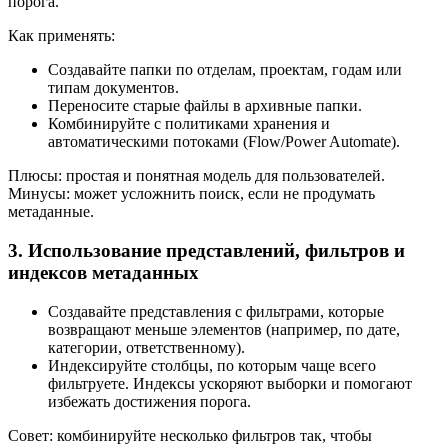
порога.
Как применять:
Создавайте папки по отделам, проектам, годам или
типам документов.
Переносите старые файлы в архивные папки.
Комбинируйте с политиками хранения и
автоматическими потоками (Flow/Power Automate).
Плюсы: простая и понятная модель для пользователей.
Минусы: может усложнить поиск, если не продумать
метаданные.
3. Использование представлений, фильтров и
индексов метаданных
Создавайте представления с фильтрами, которые
возвращают меньше элементов (например, по дате,
категории, ответственному).
Индексируйте столбцы, по которым чаще всего
фильтруете. Индексы ускоряют выборки и помогают
избежать достижения порога.
Совет: комбинируйте несколько фильтров так, чтобы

#### WORK TASK:
The answer is the records above, repeated exactly, with no picture in it.

#### RESPONSE TO THIS EXERCISE:
порога.
Как применять:
Создавайте папки по отделам, проектам, годам или
типам документов.
Переносите старые файлы в архивные папки.
Комбинируйте с политиками хранения и
автоматическими потоками (Flow/Power Automate).
Плюсы: простая и понятная модель для пользователей.
Минусы: может усложнить поиск, если не продумать
метаданные.
3. Использование представлений, фильтров и
индексов метаданных
Создавайте представления с фильтрами, которые
возвращают меньше элементов (например, по дате,
категории, ответственному).
Индексируйте столбцы, по которым чаще всего
фильтруете. Индексы ускоряют выборки и помогают
избежать достижения порога.
Совет: комбинируйте несколько фильтров так, чтобы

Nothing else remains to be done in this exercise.